Dr Reilly recalled the time some years ago, when he ran a campaign to raise money, some of which he donated himself, to inoculate girls, which is now free, in order to put pressure on the Minister to bring in this HPV vaccine. “When I became Minister for Health, I immediately started making sure that all girls at secondary school got vaccinated. We started with the first years and the sixth years and worked until everyone was covered.”
Reilly concluded by saying, “I have had one case in my own practice a few years ago, where a woman had to lose her womb because of cervical cancer before she could start having a family, when she was in her early 20s. This is not theoretical – this is real. People should listen to the experts and look at the real evidence that this vaccine does work,” he said.

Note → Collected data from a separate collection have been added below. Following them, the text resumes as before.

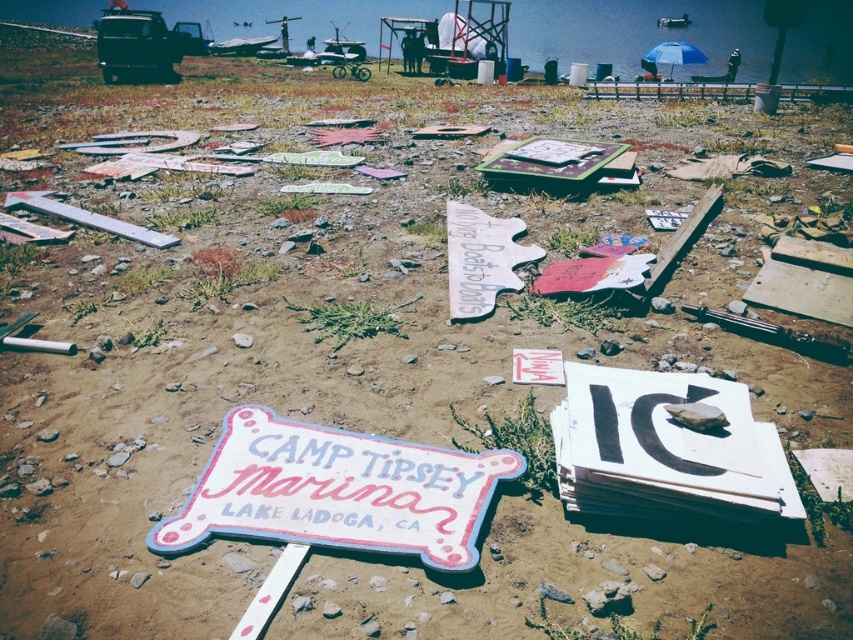 Who is positioned more to the right, white painted wood sign at center or blue fabric umbrella at upper right?

blue fabric umbrella at upper right

Who is shorter, white painted wood sign at center or blue fabric umbrella at upper right?

Standing shorter between the two is white painted wood sign at center.

You are a GUI agent. You are given a task and a screenshot of the screen. Output one action in this format:
    pyautogui.click(x=<x>, y=<y>)
    Task: Click on the white painted wood sign at center
    The image size is (853, 640).
    Given the screenshot: What is the action you would take?
    pyautogui.click(x=482, y=259)

Can you confirm if pastel painted wooden sign at center is smaller than white painted wood sign at center?

Yes.

Looking at this image, does pastel painted wooden sign at center appear over white painted wood sign at center?

A: Actually, pastel painted wooden sign at center is below white painted wood sign at center.

You are a GUI agent. You are given a task and a screenshot of the screen. Output one action in this format:
    pyautogui.click(x=<x>, y=<y>)
    Task: Click on the pastel painted wooden sign at center
    The image size is (853, 640).
    Given the screenshot: What is the action you would take?
    pyautogui.click(x=337, y=492)

The height and width of the screenshot is (640, 853). What are the coordinates of `pastel painted wooden sign at center` in the screenshot? It's located at (337, 492).

Does pastel painted wooden sign at center lie in front of blue fabric umbrella at upper right?

Yes, it is.

Measure the distance between point (225,504) and camera.

6.48 feet

Who is more forward, (416,541) or (671,60)?

Point (416,541) is more forward.

The height and width of the screenshot is (640, 853). In order to click on pastel painted wooden sign at center in this screenshot , I will do `click(337, 492)`. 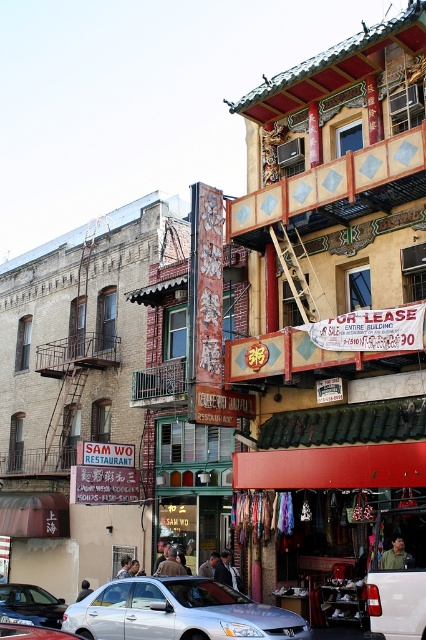 You are a delivery driver who needs to park your truck next to the building on the right. The truck requires a parking space that can accommodate a larger vehicle. Based on the image, which vehicle among the satin silver sedan at lower left and the silver metallic car at center is more suitable as a reference for the required space?

The satin silver sedan at lower left is larger than the silver metallic car at center, so the parking space should be sized to accommodate the satin silver sedan at lower left to ensure it can fit the delivery truck. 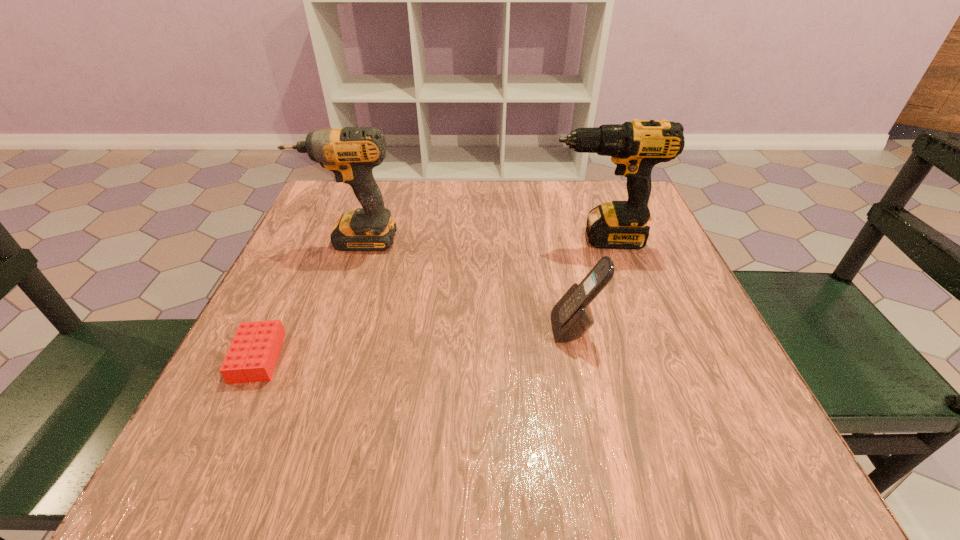 Identify the location of vacant area between the Lego and the third tallest object. (417, 343).

The width and height of the screenshot is (960, 540). Find the location of `free space between the second shortest object and the left drill`. free space between the second shortest object and the left drill is located at coordinates (464, 284).

The height and width of the screenshot is (540, 960). What are the coordinates of `vacant area that lies between the Lego and the third tallest object` in the screenshot? It's located at 417,343.

I want to click on object identified as the third closest to the left drill, so click(571, 317).

The image size is (960, 540). I want to click on the closest object to the right drill, so click(571, 317).

What are the coordinates of `free space that satisfies the following two spatial constraints: 1. at the tip of the right drill; 2. on the front side of the shortest object` in the screenshot? It's located at (640, 357). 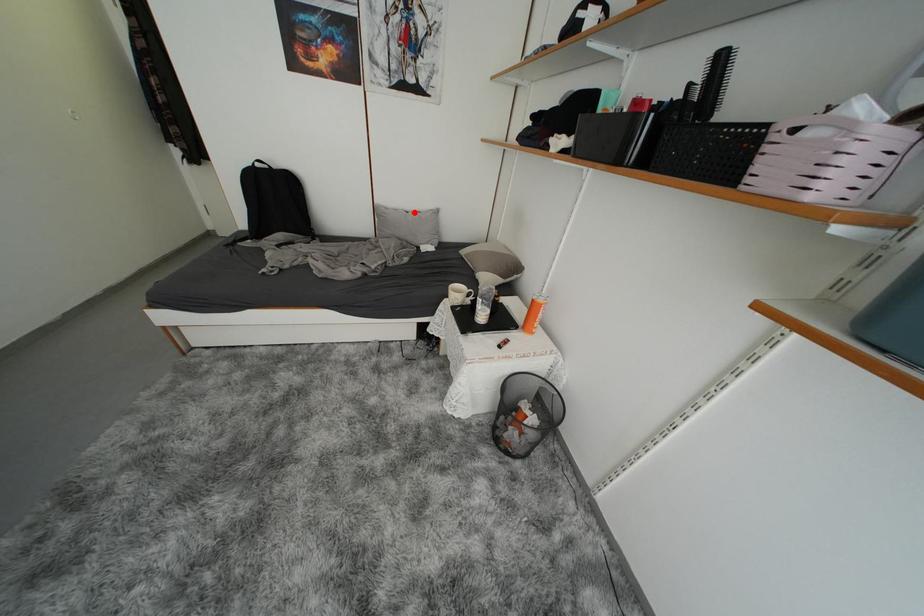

The Irish Medical Organisation (IMO) backed Dr Reilly and its president, Dr. Ann Hogan told the County Leader, “Boys need the HPV Vaccine too. Many doctors think we should already be vaccinating young boys as part of the national immunisation programme.”
“Research shows that many of the cancers caused by HPV infection in both men and women such as anal, genital and throat cancers can be prevented by the HPV vaccination.”
Acknowledging the fact that the number of girls availing of the vaccine has almost halved over the past two years, Dr. Hogan said, “We need a highly effective communications strategy to inform parents of the medical facts around the success and effectiveness of the vaccine. We need a schools education programme to educate our children about how to reduce the risks of contracting HPV.
“There has been a steady erosion of confidence and uptake of the vaccine based on irresponsible scare mongering and if uptake continues to decline, it will have serious consequences for all our young people,” she said.